19 December 2019

Mumford -- Art and Technics (v)

"What my friend Matthew Nowicki used to say about architecture--that a great client was essential in the production of a great building--holds for every other form of art..." (28)

"[the] stage of full maturity...that only great art reaches...in both the artist and his community it demands a certain dedication, indeed a certain sacrifice, that sets it off from the more decorative and pleasurable phases of art." (29)

Cue Branford on Cecil for a not-so-friendly reminder that there are limits to what artists can reasonably expect from audiences. That said, neither community nor clientele is exactly the same as audience; in fact, Mumford reminds us here, the latter is rather limited in influence compared to the more pervasive, less tractable influence of both the wider community and the specific person or group controlling the purse strings.

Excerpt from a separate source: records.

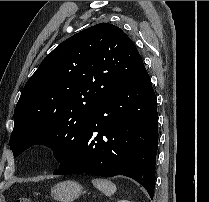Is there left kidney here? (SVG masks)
<instances>
[{
    "label": "left kidney",
    "instance_id": "1",
    "mask_svg": "<svg viewBox=\"0 0 209 202\" xmlns=\"http://www.w3.org/2000/svg\"><path fill=\"white\" fill-rule=\"evenodd\" d=\"M117 202H130V201H128V200H119Z\"/></svg>",
    "mask_w": 209,
    "mask_h": 202
}]
</instances>
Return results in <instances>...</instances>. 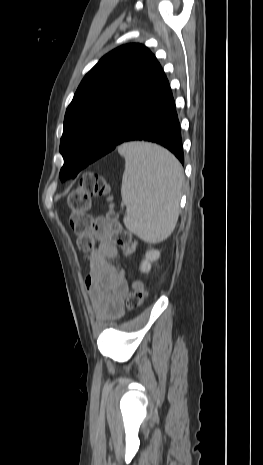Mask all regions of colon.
<instances>
[{
	"label": "colon",
	"instance_id": "5ec220e1",
	"mask_svg": "<svg viewBox=\"0 0 263 465\" xmlns=\"http://www.w3.org/2000/svg\"><path fill=\"white\" fill-rule=\"evenodd\" d=\"M110 186L99 173H85L77 186L67 198L70 209L69 226L77 237V246L84 253L91 252L95 247V233L99 227H105L113 243L125 253L131 254L136 249V242L121 226L116 215L110 212L104 218L95 219L89 213L91 199L97 196H109ZM146 296V287L141 281H135L126 297L128 310L141 306Z\"/></svg>",
	"mask_w": 263,
	"mask_h": 465
}]
</instances>
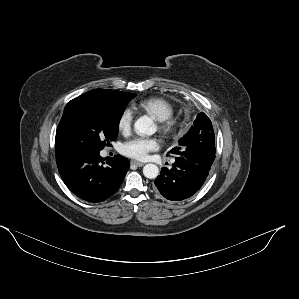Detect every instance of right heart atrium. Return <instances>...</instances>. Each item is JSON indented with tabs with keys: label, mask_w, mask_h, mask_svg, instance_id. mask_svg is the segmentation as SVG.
Instances as JSON below:
<instances>
[{
	"label": "right heart atrium",
	"mask_w": 299,
	"mask_h": 299,
	"mask_svg": "<svg viewBox=\"0 0 299 299\" xmlns=\"http://www.w3.org/2000/svg\"><path fill=\"white\" fill-rule=\"evenodd\" d=\"M133 118V110L130 107L124 108L117 119V130L122 134H127L131 130Z\"/></svg>",
	"instance_id": "obj_1"
}]
</instances>
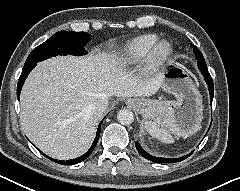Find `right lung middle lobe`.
<instances>
[{
  "label": "right lung middle lobe",
  "instance_id": "dd1d6c3e",
  "mask_svg": "<svg viewBox=\"0 0 240 191\" xmlns=\"http://www.w3.org/2000/svg\"><path fill=\"white\" fill-rule=\"evenodd\" d=\"M90 39L91 35L85 32L59 31L36 47L28 56L24 66L36 65L57 55H85L87 51L84 47Z\"/></svg>",
  "mask_w": 240,
  "mask_h": 191
}]
</instances>
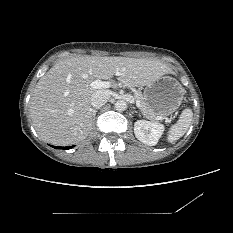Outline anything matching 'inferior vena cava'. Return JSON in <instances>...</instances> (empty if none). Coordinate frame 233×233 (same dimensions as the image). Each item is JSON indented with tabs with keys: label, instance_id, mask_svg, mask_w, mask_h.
<instances>
[{
	"label": "inferior vena cava",
	"instance_id": "1",
	"mask_svg": "<svg viewBox=\"0 0 233 233\" xmlns=\"http://www.w3.org/2000/svg\"><path fill=\"white\" fill-rule=\"evenodd\" d=\"M110 95L109 90L102 89L95 91L91 96V105L96 108L103 106L110 98Z\"/></svg>",
	"mask_w": 233,
	"mask_h": 233
}]
</instances>
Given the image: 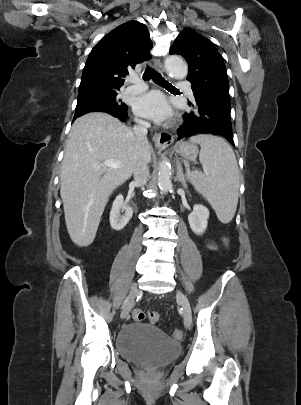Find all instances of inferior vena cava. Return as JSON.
<instances>
[{
	"instance_id": "1",
	"label": "inferior vena cava",
	"mask_w": 301,
	"mask_h": 405,
	"mask_svg": "<svg viewBox=\"0 0 301 405\" xmlns=\"http://www.w3.org/2000/svg\"><path fill=\"white\" fill-rule=\"evenodd\" d=\"M150 124L143 120H136V125L133 127V133L138 142H147V129ZM134 181L138 186H144L149 177V170L147 162L143 159H139L134 167Z\"/></svg>"
}]
</instances>
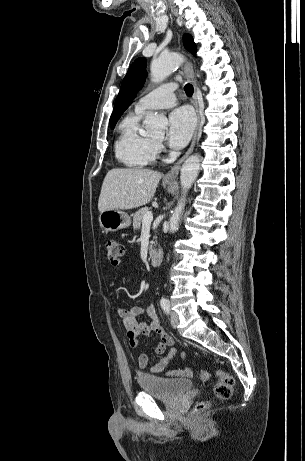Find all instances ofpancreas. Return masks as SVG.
I'll list each match as a JSON object with an SVG mask.
<instances>
[{"label": "pancreas", "instance_id": "pancreas-1", "mask_svg": "<svg viewBox=\"0 0 305 461\" xmlns=\"http://www.w3.org/2000/svg\"><path fill=\"white\" fill-rule=\"evenodd\" d=\"M149 210H150V208L144 207V208L139 209L134 214V216H133V228H134V230H139L140 229L141 223L143 222V217L147 212H149ZM152 244H153V242H151L150 249H152Z\"/></svg>", "mask_w": 305, "mask_h": 461}]
</instances>
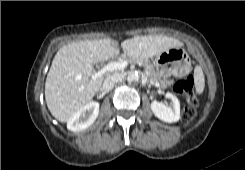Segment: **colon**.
Masks as SVG:
<instances>
[{
	"label": "colon",
	"mask_w": 245,
	"mask_h": 170,
	"mask_svg": "<svg viewBox=\"0 0 245 170\" xmlns=\"http://www.w3.org/2000/svg\"><path fill=\"white\" fill-rule=\"evenodd\" d=\"M190 66L189 62H185V69H188ZM174 90L177 94L183 95L186 98L184 107H183V120L185 122H190L196 112V107L198 105V99L194 92V83L190 76L187 74L179 77L175 84Z\"/></svg>",
	"instance_id": "colon-1"
}]
</instances>
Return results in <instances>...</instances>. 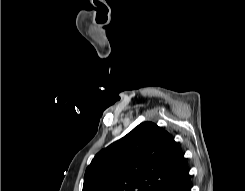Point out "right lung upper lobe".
<instances>
[{"mask_svg":"<svg viewBox=\"0 0 245 191\" xmlns=\"http://www.w3.org/2000/svg\"><path fill=\"white\" fill-rule=\"evenodd\" d=\"M188 172L173 137L143 122L101 150L87 167L82 191H159Z\"/></svg>","mask_w":245,"mask_h":191,"instance_id":"cb5924a9","label":"right lung upper lobe"}]
</instances>
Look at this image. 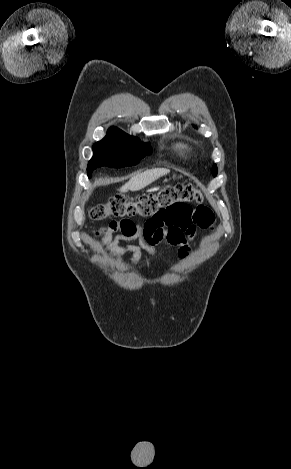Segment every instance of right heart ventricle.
<instances>
[{
  "label": "right heart ventricle",
  "mask_w": 291,
  "mask_h": 469,
  "mask_svg": "<svg viewBox=\"0 0 291 469\" xmlns=\"http://www.w3.org/2000/svg\"><path fill=\"white\" fill-rule=\"evenodd\" d=\"M175 148L181 154H186L189 151V145L185 142H177Z\"/></svg>",
  "instance_id": "e07e8e85"
}]
</instances>
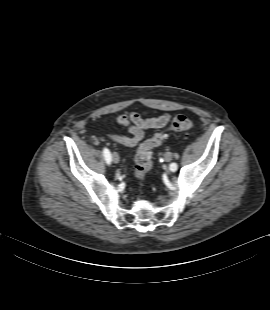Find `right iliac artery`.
I'll return each instance as SVG.
<instances>
[{
  "instance_id": "right-iliac-artery-1",
  "label": "right iliac artery",
  "mask_w": 270,
  "mask_h": 310,
  "mask_svg": "<svg viewBox=\"0 0 270 310\" xmlns=\"http://www.w3.org/2000/svg\"><path fill=\"white\" fill-rule=\"evenodd\" d=\"M103 155H104V158H105L107 164H110L112 156H111L109 149L104 148L103 149Z\"/></svg>"
}]
</instances>
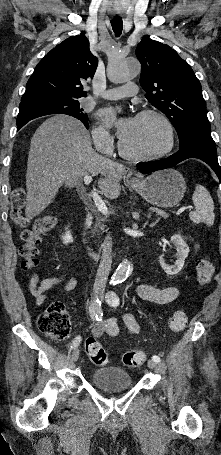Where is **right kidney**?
<instances>
[{
	"label": "right kidney",
	"mask_w": 221,
	"mask_h": 455,
	"mask_svg": "<svg viewBox=\"0 0 221 455\" xmlns=\"http://www.w3.org/2000/svg\"><path fill=\"white\" fill-rule=\"evenodd\" d=\"M62 241L66 245L73 242V237H72L71 232L69 230H67L65 232V234L62 235Z\"/></svg>",
	"instance_id": "1"
}]
</instances>
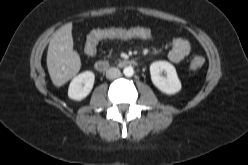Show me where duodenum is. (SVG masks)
Returning a JSON list of instances; mask_svg holds the SVG:
<instances>
[{
    "label": "duodenum",
    "instance_id": "1",
    "mask_svg": "<svg viewBox=\"0 0 248 165\" xmlns=\"http://www.w3.org/2000/svg\"><path fill=\"white\" fill-rule=\"evenodd\" d=\"M119 64L121 66H136L137 62L133 59H126L122 60ZM109 66L110 64L106 60H98L95 62V69L100 73H104L109 68Z\"/></svg>",
    "mask_w": 248,
    "mask_h": 165
}]
</instances>
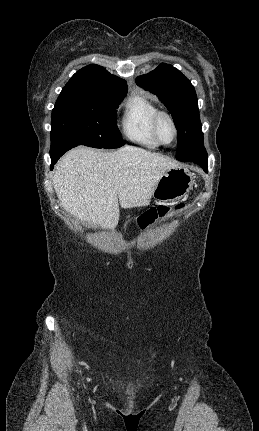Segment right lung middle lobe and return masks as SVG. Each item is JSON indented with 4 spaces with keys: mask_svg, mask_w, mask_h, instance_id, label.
Listing matches in <instances>:
<instances>
[{
    "mask_svg": "<svg viewBox=\"0 0 259 431\" xmlns=\"http://www.w3.org/2000/svg\"><path fill=\"white\" fill-rule=\"evenodd\" d=\"M125 95L126 92L99 96L60 94L52 111L50 150L78 145L123 146L116 127V109Z\"/></svg>",
    "mask_w": 259,
    "mask_h": 431,
    "instance_id": "obj_1",
    "label": "right lung middle lobe"
}]
</instances>
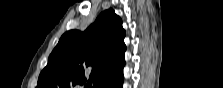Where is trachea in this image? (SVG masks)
<instances>
[{
  "instance_id": "trachea-1",
  "label": "trachea",
  "mask_w": 223,
  "mask_h": 88,
  "mask_svg": "<svg viewBox=\"0 0 223 88\" xmlns=\"http://www.w3.org/2000/svg\"><path fill=\"white\" fill-rule=\"evenodd\" d=\"M87 86H88V88H91V86H92V83H88V85H87Z\"/></svg>"
}]
</instances>
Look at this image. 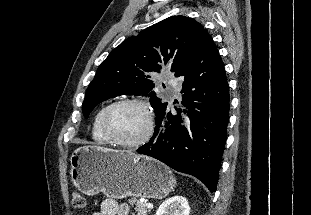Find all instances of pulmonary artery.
Segmentation results:
<instances>
[{
    "mask_svg": "<svg viewBox=\"0 0 311 215\" xmlns=\"http://www.w3.org/2000/svg\"><path fill=\"white\" fill-rule=\"evenodd\" d=\"M166 81L169 84V86L171 87L173 95L178 96L180 94V91H181L180 83L176 79L171 78V77H168Z\"/></svg>",
    "mask_w": 311,
    "mask_h": 215,
    "instance_id": "1",
    "label": "pulmonary artery"
}]
</instances>
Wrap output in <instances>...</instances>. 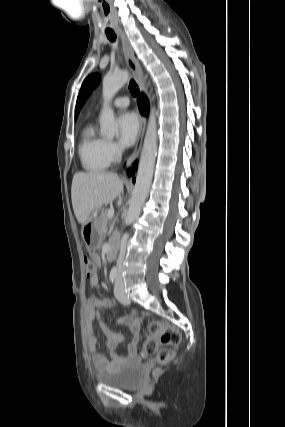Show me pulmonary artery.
<instances>
[{"instance_id": "obj_1", "label": "pulmonary artery", "mask_w": 285, "mask_h": 427, "mask_svg": "<svg viewBox=\"0 0 285 427\" xmlns=\"http://www.w3.org/2000/svg\"><path fill=\"white\" fill-rule=\"evenodd\" d=\"M112 104L114 107L125 108L129 105V98L126 96L117 97Z\"/></svg>"}]
</instances>
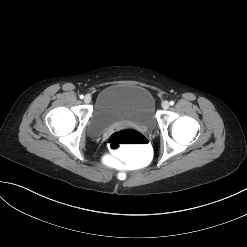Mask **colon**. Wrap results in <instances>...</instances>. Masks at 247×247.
<instances>
[{
	"instance_id": "obj_1",
	"label": "colon",
	"mask_w": 247,
	"mask_h": 247,
	"mask_svg": "<svg viewBox=\"0 0 247 247\" xmlns=\"http://www.w3.org/2000/svg\"><path fill=\"white\" fill-rule=\"evenodd\" d=\"M108 147L122 161L134 166H145L152 159V148L144 134L135 129L117 130L108 138Z\"/></svg>"
}]
</instances>
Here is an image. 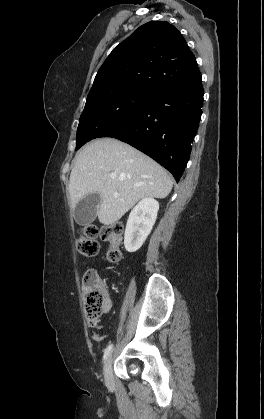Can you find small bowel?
<instances>
[{
  "label": "small bowel",
  "instance_id": "small-bowel-1",
  "mask_svg": "<svg viewBox=\"0 0 264 419\" xmlns=\"http://www.w3.org/2000/svg\"><path fill=\"white\" fill-rule=\"evenodd\" d=\"M91 271H95V270H91ZM111 304H110V300L108 299L106 306L104 308V312L107 313L110 310ZM105 338V336H100L98 334H93L92 335V339L96 342H101L103 339Z\"/></svg>",
  "mask_w": 264,
  "mask_h": 419
}]
</instances>
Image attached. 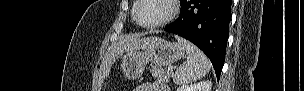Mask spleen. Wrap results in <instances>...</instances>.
I'll use <instances>...</instances> for the list:
<instances>
[{
	"instance_id": "spleen-1",
	"label": "spleen",
	"mask_w": 304,
	"mask_h": 91,
	"mask_svg": "<svg viewBox=\"0 0 304 91\" xmlns=\"http://www.w3.org/2000/svg\"><path fill=\"white\" fill-rule=\"evenodd\" d=\"M176 39L186 51L187 60L177 69L174 82L178 85H187L203 78L211 67L209 59L191 42L180 37Z\"/></svg>"
}]
</instances>
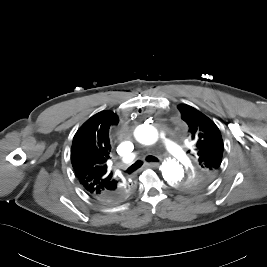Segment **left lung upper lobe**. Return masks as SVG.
<instances>
[{"label": "left lung upper lobe", "mask_w": 267, "mask_h": 267, "mask_svg": "<svg viewBox=\"0 0 267 267\" xmlns=\"http://www.w3.org/2000/svg\"><path fill=\"white\" fill-rule=\"evenodd\" d=\"M188 133L194 142L197 164L190 171L181 187L187 191L210 185L219 173L223 156V140L216 124L197 109L181 104L178 106Z\"/></svg>", "instance_id": "5c2ea615"}]
</instances>
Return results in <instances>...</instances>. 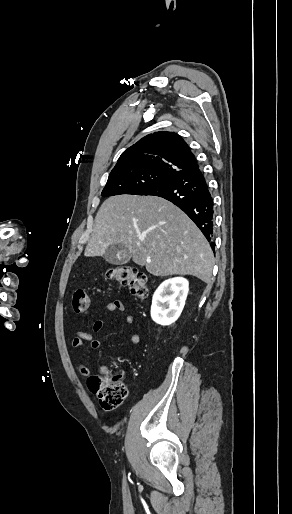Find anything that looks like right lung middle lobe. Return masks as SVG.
<instances>
[{"mask_svg":"<svg viewBox=\"0 0 292 514\" xmlns=\"http://www.w3.org/2000/svg\"><path fill=\"white\" fill-rule=\"evenodd\" d=\"M170 175L172 174L166 172H143L109 176L101 195L104 197L119 194L143 195Z\"/></svg>","mask_w":292,"mask_h":514,"instance_id":"dd1d6c3e","label":"right lung middle lobe"}]
</instances>
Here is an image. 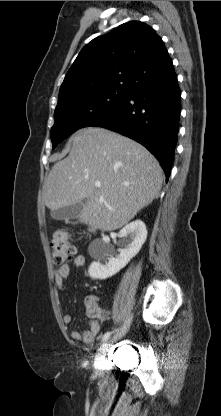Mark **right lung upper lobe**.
I'll return each mask as SVG.
<instances>
[{
    "mask_svg": "<svg viewBox=\"0 0 221 416\" xmlns=\"http://www.w3.org/2000/svg\"><path fill=\"white\" fill-rule=\"evenodd\" d=\"M172 70L162 39L149 25L131 21L81 50L60 87L57 106L103 90L131 91L166 78Z\"/></svg>",
    "mask_w": 221,
    "mask_h": 416,
    "instance_id": "obj_1",
    "label": "right lung upper lobe"
}]
</instances>
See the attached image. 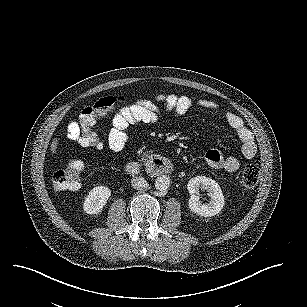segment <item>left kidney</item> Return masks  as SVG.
Returning <instances> with one entry per match:
<instances>
[{"label":"left kidney","mask_w":307,"mask_h":307,"mask_svg":"<svg viewBox=\"0 0 307 307\" xmlns=\"http://www.w3.org/2000/svg\"><path fill=\"white\" fill-rule=\"evenodd\" d=\"M190 209L205 217H211L220 212L224 206V196L218 183L205 176L191 178L188 182ZM199 189L207 191L209 202L204 204L200 199Z\"/></svg>","instance_id":"obj_1"}]
</instances>
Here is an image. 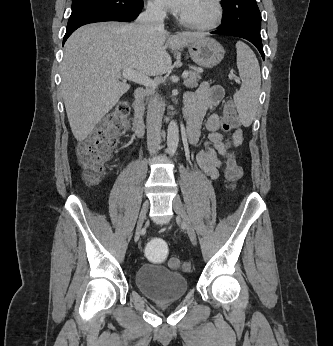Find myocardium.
I'll use <instances>...</instances> for the list:
<instances>
[{
	"label": "myocardium",
	"instance_id": "myocardium-1",
	"mask_svg": "<svg viewBox=\"0 0 333 346\" xmlns=\"http://www.w3.org/2000/svg\"><path fill=\"white\" fill-rule=\"evenodd\" d=\"M211 3V6L213 8V14L211 18L207 21H197L194 19H190L188 17H185L183 15H180L179 20L180 22L187 27L207 31L215 29L220 25L222 22L223 16H224V10L221 3V0H209Z\"/></svg>",
	"mask_w": 333,
	"mask_h": 346
}]
</instances>
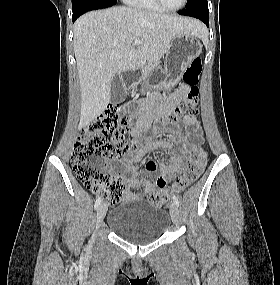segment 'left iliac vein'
I'll return each instance as SVG.
<instances>
[{
  "label": "left iliac vein",
  "mask_w": 280,
  "mask_h": 285,
  "mask_svg": "<svg viewBox=\"0 0 280 285\" xmlns=\"http://www.w3.org/2000/svg\"><path fill=\"white\" fill-rule=\"evenodd\" d=\"M169 210H170V215H171L173 223H175V224L178 223V220H179L178 206L172 202V203H170Z\"/></svg>",
  "instance_id": "1"
}]
</instances>
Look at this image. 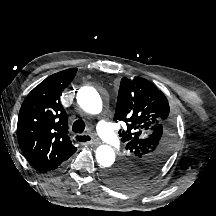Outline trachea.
<instances>
[{
	"label": "trachea",
	"mask_w": 216,
	"mask_h": 216,
	"mask_svg": "<svg viewBox=\"0 0 216 216\" xmlns=\"http://www.w3.org/2000/svg\"><path fill=\"white\" fill-rule=\"evenodd\" d=\"M85 130V122L83 120H76L72 125V131L75 133H83ZM79 141H86V136H82L78 138Z\"/></svg>",
	"instance_id": "3493384b"
}]
</instances>
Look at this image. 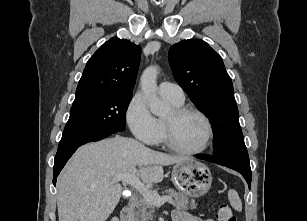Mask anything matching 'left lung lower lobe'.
<instances>
[{
    "label": "left lung lower lobe",
    "mask_w": 307,
    "mask_h": 221,
    "mask_svg": "<svg viewBox=\"0 0 307 221\" xmlns=\"http://www.w3.org/2000/svg\"><path fill=\"white\" fill-rule=\"evenodd\" d=\"M198 159L207 160L212 163H216L228 168L234 169L240 172L248 183V187H251L252 173L250 168V162H243L232 157L216 156V157H206L197 156Z\"/></svg>",
    "instance_id": "1"
}]
</instances>
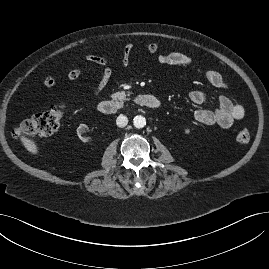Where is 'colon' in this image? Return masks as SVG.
<instances>
[{
  "label": "colon",
  "mask_w": 269,
  "mask_h": 269,
  "mask_svg": "<svg viewBox=\"0 0 269 269\" xmlns=\"http://www.w3.org/2000/svg\"><path fill=\"white\" fill-rule=\"evenodd\" d=\"M64 110V105H55L37 113L14 129V137L35 140L53 134L60 125ZM250 136V131L243 128L238 131L236 140L240 144H246L249 142Z\"/></svg>",
  "instance_id": "1"
}]
</instances>
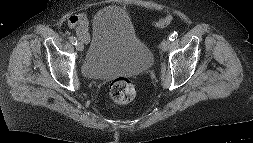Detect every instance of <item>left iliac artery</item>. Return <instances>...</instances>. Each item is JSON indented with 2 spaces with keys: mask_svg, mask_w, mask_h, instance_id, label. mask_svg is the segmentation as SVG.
<instances>
[{
  "mask_svg": "<svg viewBox=\"0 0 253 143\" xmlns=\"http://www.w3.org/2000/svg\"><path fill=\"white\" fill-rule=\"evenodd\" d=\"M178 33L176 31H174L170 36H169V40L170 41H174L177 39Z\"/></svg>",
  "mask_w": 253,
  "mask_h": 143,
  "instance_id": "left-iliac-artery-1",
  "label": "left iliac artery"
}]
</instances>
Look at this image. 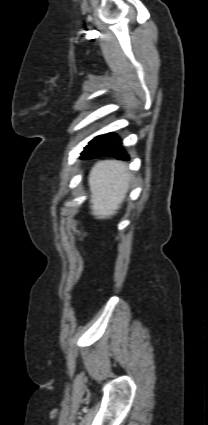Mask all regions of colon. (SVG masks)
<instances>
[{"label": "colon", "instance_id": "1", "mask_svg": "<svg viewBox=\"0 0 208 425\" xmlns=\"http://www.w3.org/2000/svg\"><path fill=\"white\" fill-rule=\"evenodd\" d=\"M75 233H78V229L76 227L73 228Z\"/></svg>", "mask_w": 208, "mask_h": 425}]
</instances>
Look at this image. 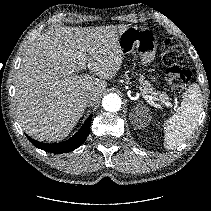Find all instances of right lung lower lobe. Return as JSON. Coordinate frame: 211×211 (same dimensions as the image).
<instances>
[{"mask_svg": "<svg viewBox=\"0 0 211 211\" xmlns=\"http://www.w3.org/2000/svg\"><path fill=\"white\" fill-rule=\"evenodd\" d=\"M91 120H92V115L85 121L83 126L79 129V131L73 137L61 143L46 144V143L34 140L29 136L27 137L35 147L45 150L46 152H50L54 154L67 153L69 151H72L78 148L85 141L90 131Z\"/></svg>", "mask_w": 211, "mask_h": 211, "instance_id": "right-lung-lower-lobe-1", "label": "right lung lower lobe"}]
</instances>
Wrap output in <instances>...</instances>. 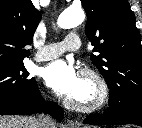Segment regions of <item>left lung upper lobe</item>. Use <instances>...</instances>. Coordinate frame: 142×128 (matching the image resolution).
<instances>
[{"label": "left lung upper lobe", "instance_id": "1", "mask_svg": "<svg viewBox=\"0 0 142 128\" xmlns=\"http://www.w3.org/2000/svg\"><path fill=\"white\" fill-rule=\"evenodd\" d=\"M87 13L85 33L91 60L105 78L109 107L142 101V45L135 15L127 0H81Z\"/></svg>", "mask_w": 142, "mask_h": 128}]
</instances>
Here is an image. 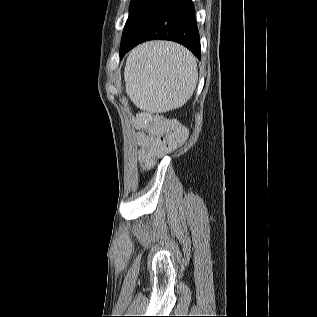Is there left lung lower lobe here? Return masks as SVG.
<instances>
[{"mask_svg":"<svg viewBox=\"0 0 317 317\" xmlns=\"http://www.w3.org/2000/svg\"><path fill=\"white\" fill-rule=\"evenodd\" d=\"M154 39L178 42L201 59L199 33L191 0H167L129 42L121 45L120 57L123 58L136 45Z\"/></svg>","mask_w":317,"mask_h":317,"instance_id":"1","label":"left lung lower lobe"}]
</instances>
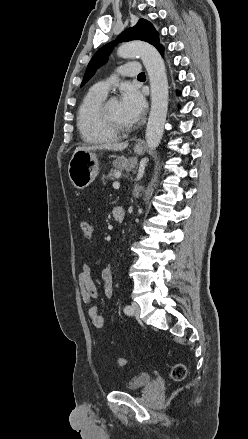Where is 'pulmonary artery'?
<instances>
[{
  "mask_svg": "<svg viewBox=\"0 0 248 439\" xmlns=\"http://www.w3.org/2000/svg\"><path fill=\"white\" fill-rule=\"evenodd\" d=\"M118 72L126 77L138 76L141 73L140 64L138 62H128L121 66ZM113 82L114 80L107 79L97 83L93 88L97 92L106 95Z\"/></svg>",
  "mask_w": 248,
  "mask_h": 439,
  "instance_id": "obj_1",
  "label": "pulmonary artery"
}]
</instances>
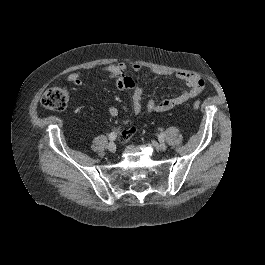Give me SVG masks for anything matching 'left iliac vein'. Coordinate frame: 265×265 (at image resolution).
<instances>
[{
    "label": "left iliac vein",
    "instance_id": "1",
    "mask_svg": "<svg viewBox=\"0 0 265 265\" xmlns=\"http://www.w3.org/2000/svg\"><path fill=\"white\" fill-rule=\"evenodd\" d=\"M158 147L161 151H165L167 149V145L164 142L159 143Z\"/></svg>",
    "mask_w": 265,
    "mask_h": 265
}]
</instances>
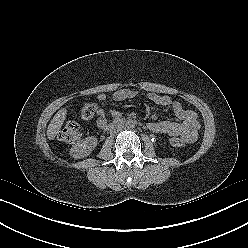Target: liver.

I suspect that virtually every gigging musician can recall at least one instance (but probably more than one) of client and audience being out of step, where all chains of accountability ran through the client and none directly between artist and audience. Perhaps this scenario belongs too properly to the commercial rather than the artistic world to be relevant here; it most certainly belongs to the community, though, and it most certainly represents a temporary breakdown of that institution. Communities get the art they deserve, the art for which they have laid the foundation via whatever conduct and discourse prevails therein; clients get the art they ask for, whether they know what they're actually asking for or not; and audiences too often are left to choose from among the debris field of broken relationships and communication bottlenecks.

The notion that the community has a role to play in helping its art to reach the greatest possible heights has unfortunately become conflated with the task of initiating the non-initiated into such esoteric art practices as the administrophere sees fit to impose on them. This in and of itself does nothing to create the conditions under which art thrives.